Again, though what I have just outlined as a 'blue sky' scenario is very much all tailored around a strategy of curing ills rather than stopping them occuring in the first place. Therefore these measures should be in place as a final safety net when all else fails and not an everyday occurance to mop up for the failures in other areas of general health and well-being. It is well known that poverty is a major cause of many very curable diseases, furthermore poor dental hygiene leads to many other problems and general malaise. If poverty is too great a cause for the government to tackle (though heaven knows if the government won't who's job is it?) then why not look at some of the other root causes of problems in order to try to stop them before they start. Smoking, obesity, TB, sexually transmitted diseases, heart disease, addiction-related illnesses and some forms of cancer are far better treated by addressing the causes than having to try to address the symptoms.

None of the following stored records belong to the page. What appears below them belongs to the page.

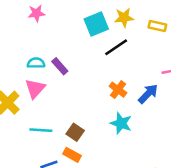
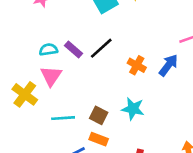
black line: (116, 47) -> (101, 48), moved
cyan star: (121, 123) -> (133, 109), moved

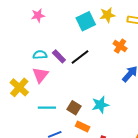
orange cross: (137, 65) -> (120, 46), moved
cyan star: (133, 109) -> (100, 105), turned -30
orange rectangle: (99, 139) -> (83, 127), moved

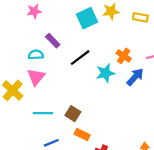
orange cross: (120, 46) -> (124, 56), moved
purple rectangle: (59, 56) -> (53, 41), moved
cyan star: (100, 105) -> (105, 73), moved

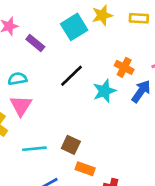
purple rectangle: (53, 41) -> (35, 43), moved

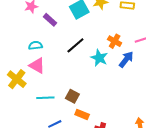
cyan star: (104, 91) -> (99, 58), turned -30
pink triangle: (21, 106) -> (37, 66), turned -36

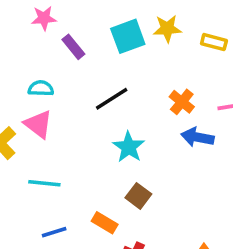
cyan star: (99, 58) -> (129, 147), moved
blue arrow: (126, 59) -> (197, 137), turned -126
brown square: (72, 96) -> (138, 196), moved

So why is this not being done? Tobacco companies make large amounts of money and cigarette sales account for a lot of tax revenue. Fast food companies are also creaming large profits at the expense of the taxpayer as the demands of modern life force people to concentrate less on good food and more on the time it takes for them to eat meals before getting back to work. Big business has a knack of being able to ensure they have enough lobbying pressure not to be legislated against so that sorts out why the first two remain a problem. STDs, heart disease and addiction-related illnesses all require effort to ensure that lifestyles are conducive to health rather than problems and this is clearly not being done. Furthermore the sort of screening programs and equipment that would be required to catch many of these diseases in their infacy are high-cost in the initial stages without yielding profit or often tangible results in the short-term. This is exactly why it is paramount that such things stay in public hands without the introduction of the nature of profit which cannnot have any positive bearing on increasing the likelihood of the prevention of disease.

If the nature of the prevention of disease is taken seriously and invested accordingly over time more and more of the budget will be available into medical and scientific research into diseases for which we currently have no cure. At the moment people are dying all over the world both developed and developing of diseases that are perfectly curable and indeed preventable if only the medication and environment existed to do so. Whilst this travesty persists we will be doomed to be fighting the battle from 3 steps behind and never even making it to the front line.